On Mon, Nov 11, 2024 at 10:25 AM Matthew Wilcox <willy@infradead.org> wrote: > > On Sun, Nov 10, 2024 at 08:27:52AM -0700, Jens Axboe wrote: > > 5 years ago I posted patches adding support for RWF_UNCACHED, as a way > > to do buffered IO that isn't page cache persistent. The approach back > > then was to have private pages for IO, and then get rid of them once IO > > was done. But that then runs into all the issues that O_DIRECT has, in > > terms of synchronizing with the page cache. > > Today's a holiday, and I suspect you're going to do a v3 before I have > a chance to do a proper review of this version of the series. > > I think "uncached" isn't quite the right word. Perhaps 'RWF_STREAMING' > so that userspace is indicating that this is a streaming I/O and the > kernel gets to choose what to do with that information. > > Also, do we want to fail I/Os to filesystems which don't support > it? I suppose really sophisticated userspace might fall back to > madvise(DONTNEED), but isn't most userspace going to just clear the flag > and retry the I/O? > > Um. Now I've looked, we also have posix_fadvise(POSIX_FADV_NOREUSE), > which is currently a noop. Just to clarify that NOREUSE is NOT a noop since commit 17e8102 ("mm: support POSIX_FADV_NOREUSE"). And it had at least one user (we made the userpspace change after the kernel supported it): SVT-AV1 [1]; it was also added to FIO for testing purposes. [1] https://gitlab.com/AOMediaCodec/SVT-AV1 > But would we be better off honouring > POSIX_FADV_NOREUSE than introducing RWF_UNCACHED? I'll think about this > some more while I'm offline. But I guess the flag isn't honored the way UNCACHED works?

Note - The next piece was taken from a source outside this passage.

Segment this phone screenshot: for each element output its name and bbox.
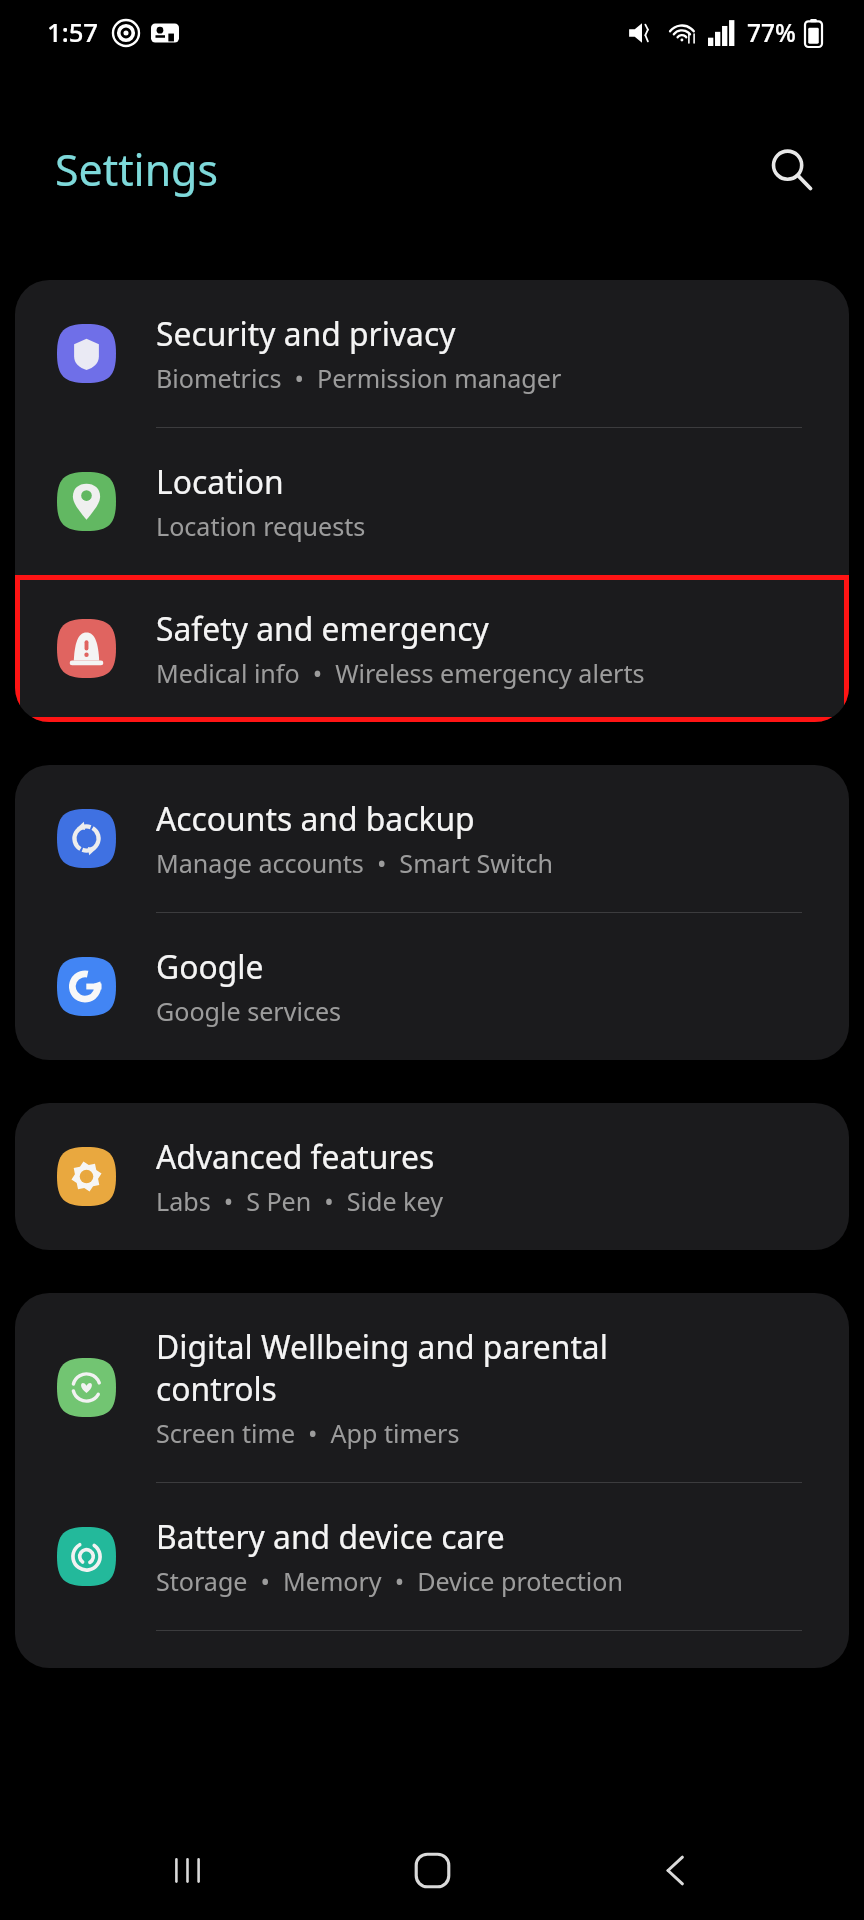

On Mon, Nov 11, 2024 at 02:24:54PM -0700, Yu Zhao wrote:
> Just to clarify that NOREUSE is NOT a noop since commit 17e8102 ("mm:
maybe you should send a patch to the manpage?
On Mon, Nov 11, 2024 at 2:48 PM Matthew Wilcox <willy@infradead.org> wrote: > > On Mon, Nov 11, 2024 at 02:24:54PM -0700, Yu Zhao wrote: > > Just to clarify that NOREUSE is NOT a noop since commit 17e8102 ("mm: > > maybe you should send a patch to the manpage? I was under the impression that our engineers took care of that. But apparently it's still pending: https://lore.kernel.org/linux-man/20230320222057.1976956-1-talumbau@google.com/ Will find someone else to follow up on that.